期刊名称:International Journal of Signal Processing, Image Processing and Pattern Recognition
印刷版ISSN:2005-4254
出版年度:2016
卷号:9
期号:2
页码:95-106
DOI:10.14257/ijsip.2016.9.2.09
出版社:SERSC
摘要:In this paper, we handle the problem of human action recognition by combining covariance matrices as local spatio-temporal (ST) descriptors and local ST features extracted densely from action video.

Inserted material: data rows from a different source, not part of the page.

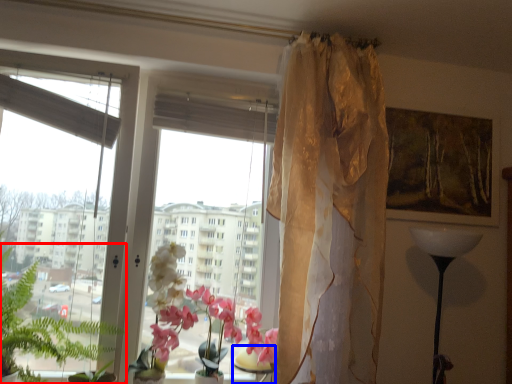 Question: Which object appears closest to the camera in this image, vegetation (highlighted by a red box) or table (highlighted by a blue box)?

Choices:
 (A) vegetation
 (B) table

Answer: (A) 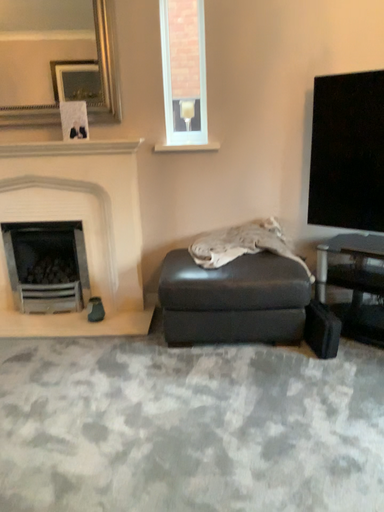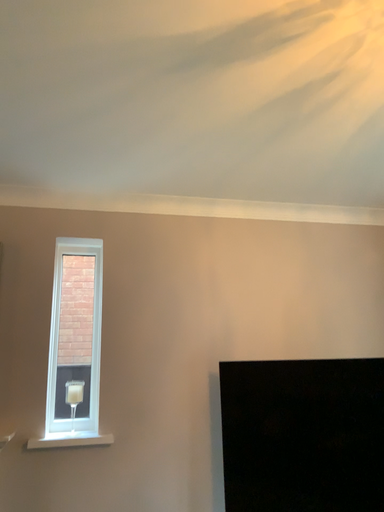 Question: How did the camera likely rotate when shooting the video?

Choices:
 (A) rotated left
 (B) rotated right

Answer: (B) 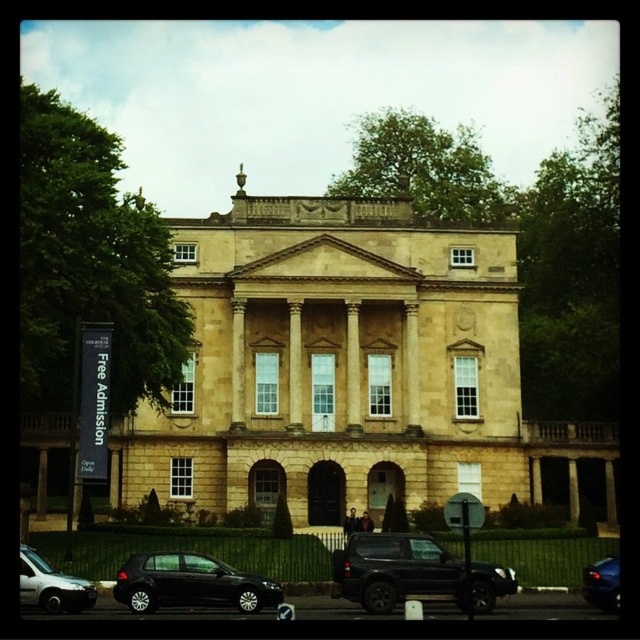 Question: Among these objects, which one is nearest to the camera?

Choices:
 (A) shiny black car at lower left
 (B) black matte suv at center
 (C) shiny blue sedan at lower right
 (D) silver metallic hatchback at lower left

Answer: (B)

Question: Is shiny black car at lower left thinner than silver metallic hatchback at lower left?

Choices:
 (A) no
 (B) yes

Answer: (A)

Question: Which point is closer to the camera?

Choices:
 (A) silver metallic hatchback at lower left
 (B) shiny blue sedan at lower right

Answer: (A)

Question: Does black matte suv at center appear on the right side of shiny blue sedan at lower right?

Choices:
 (A) no
 (B) yes

Answer: (A)

Question: Among these objects, which one is nearest to the camera?

Choices:
 (A) shiny black car at lower left
 (B) silver metallic hatchback at lower left
 (C) black matte suv at center

Answer: (C)

Question: Does silver metallic hatchback at lower left appear on the right side of shiny blue sedan at lower right?

Choices:
 (A) no
 (B) yes

Answer: (A) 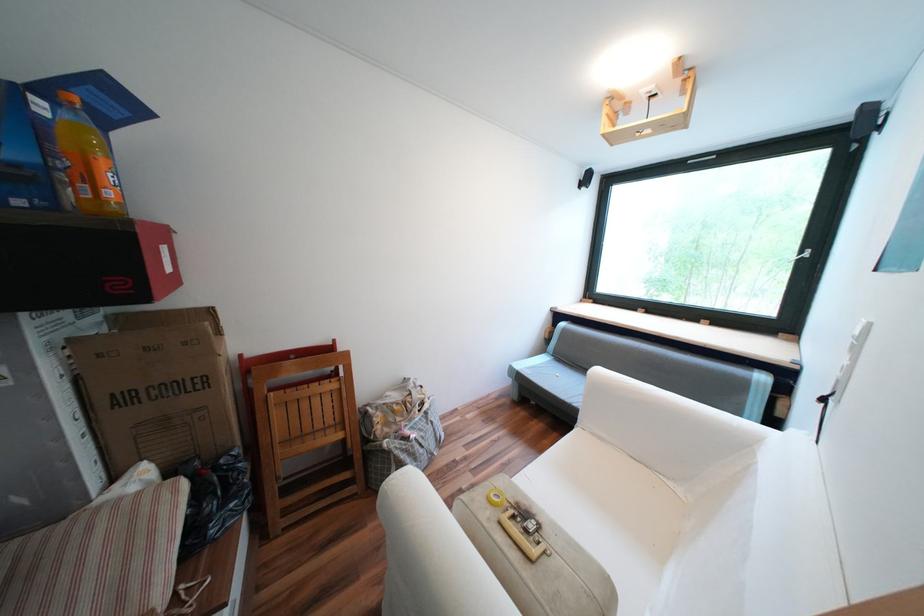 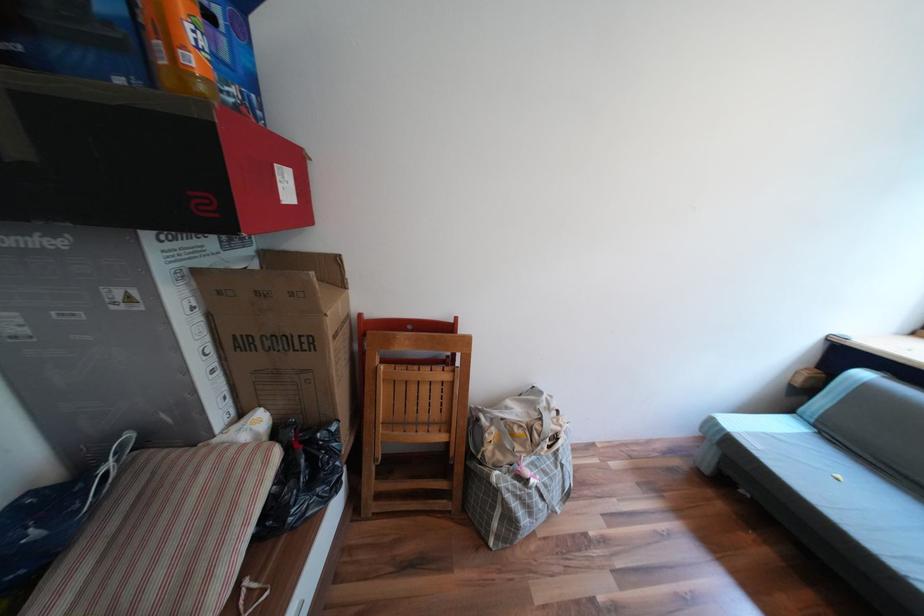 Where in the second image is the point corresponding to [383,419] from the first image?

(495, 435) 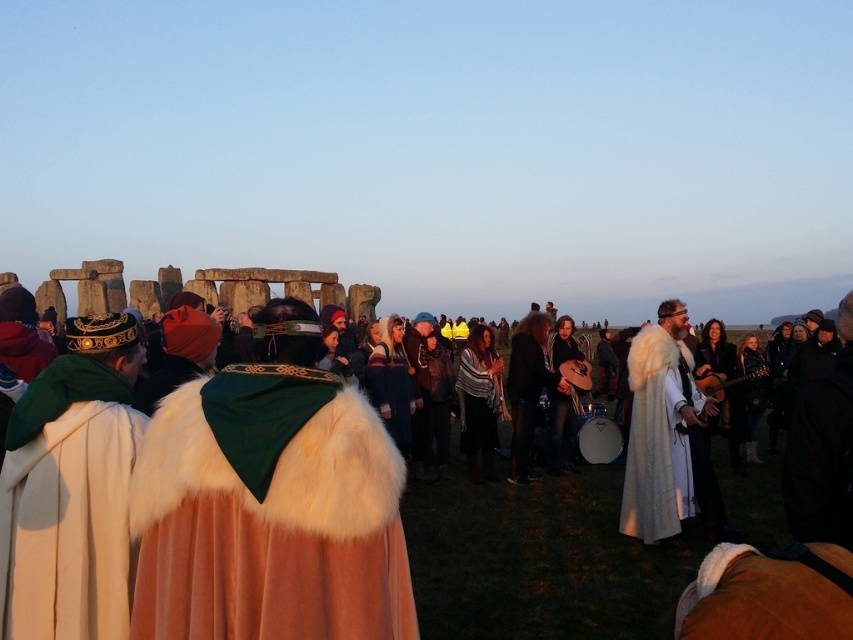 Between white fur cape at center and white fur cape at left, which one appears on the left side from the viewer's perspective?

From the viewer's perspective, white fur cape at left appears more on the left side.

Who is higher up, white fur cape at center or white fur cape at left?

white fur cape at center

Who is more distant from viewer, (157, 600) or (90, 470)?

The point (90, 470) is behind.

Locate an element on the screen. This screenshot has height=640, width=853. white fur cape at center is located at coordinates (270, 502).

Looking at this image, which is above, white fur cloak at center or white fur coat at right?

Positioned higher is white fur coat at right.

Is white fur cloak at center bigger than white fur coat at right?

Yes.

The image size is (853, 640). Describe the element at coordinates (538, 561) in the screenshot. I see `white fur cloak at center` at that location.

Locate an element on the screen. The image size is (853, 640). white fur cloak at center is located at coordinates (538, 561).

In the scene shown: Which is more to the left, white fur cloak at center or white fur cape at left?

white fur cape at left

Between point (561, 595) and point (42, 456), which one is positioned behind?

The point (561, 595) is more distant.

Locate an element on the screen. The image size is (853, 640). white fur cloak at center is located at coordinates (538, 561). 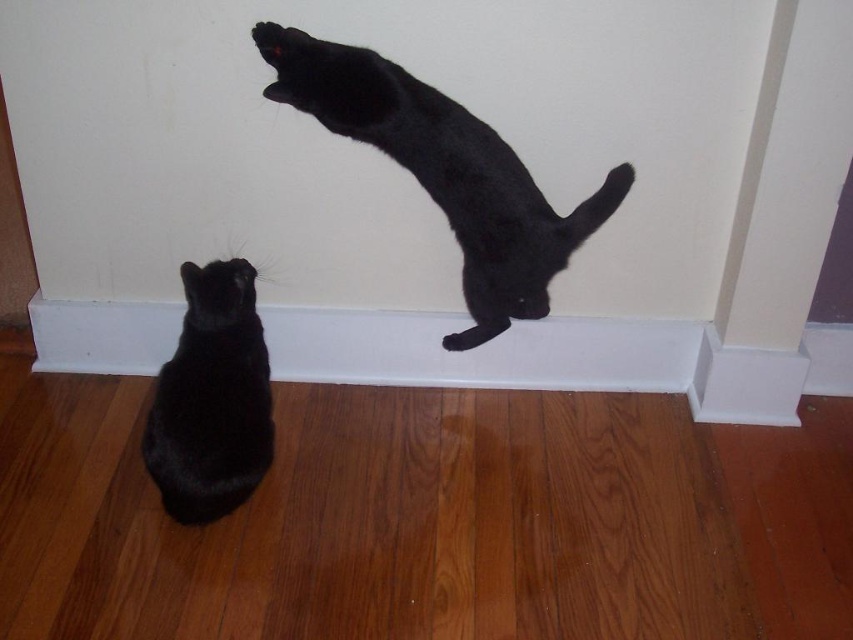 Consider the image. You are standing in the room and see two points marked in the image. Which point is closer to you, point (531, 280) or point (196, 397)?

Point (531, 280) is further to the viewer than point (196, 397), so point (196, 397) is closer to you. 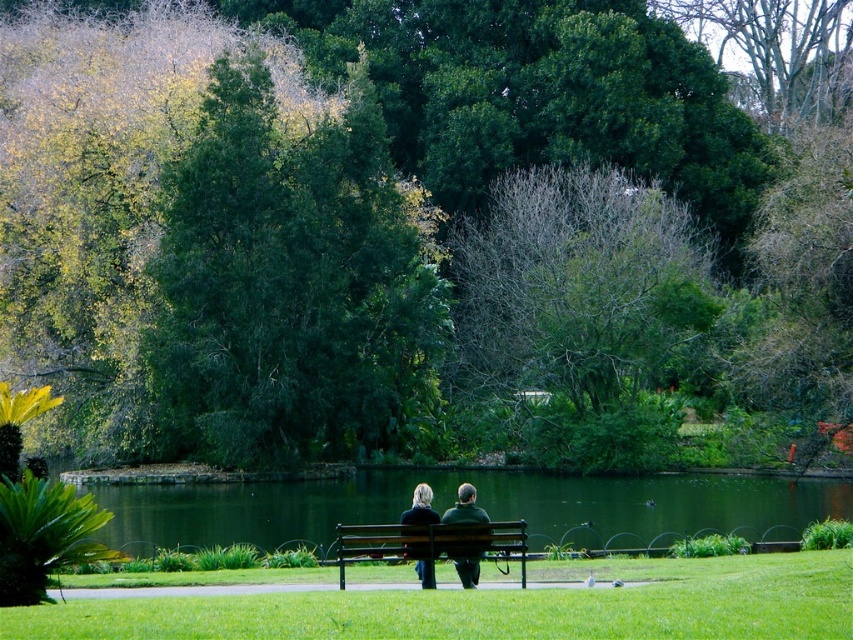 You are standing at the park and see the point marked as point (477, 502). What is the nearest object to this point?

The nearest object to point (477, 502) is the green liquid water at center. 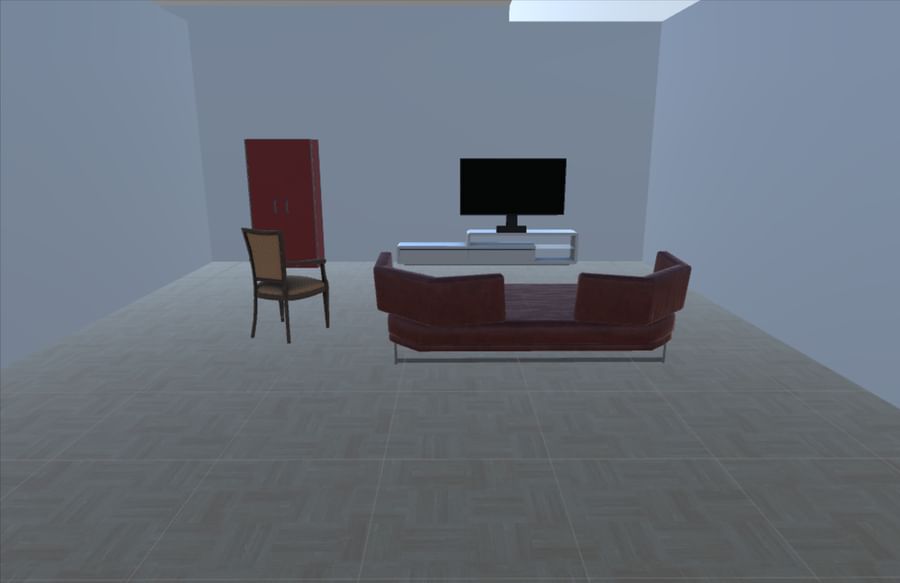 You are a GUI agent. You are given a task and a screenshot of the screen. Output one action in this format:
    pyautogui.click(x=<x>, y=<y>)
    Task: Click on the red cabinet
    This screenshot has height=583, width=900.
    Given the screenshot: What is the action you would take?
    pyautogui.click(x=295, y=215)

Unlike traditional methods that separately utilizing gradient-based feature and optical flow-based feature, we use covariance matrix to fuse the two types of feature. Since covariance matrices are Symmetric Positive Definite (SPD) matrices, which form a special type of Riemannian manifold. To measure the distance of SPDs while avoid computing the geodesic distance between them, covariance features are transformed to log-Euclidean covariance matrices (LECM) by matrix logarithm operation. After encoding LECM by Locality-constrained Linear Coding method, in order to provide position information to ST-LECM features, spatial pyramid is used to partition the video frames, and the average-pooling-on-absolute-value function is implemented over each sub-frames. Finally, non-linear support vector machine is used as classifier. Experiments on public human action datasets show that the proposed method obtains great improvements in recognition accuracy, in comparison to several state-of- the-art methods.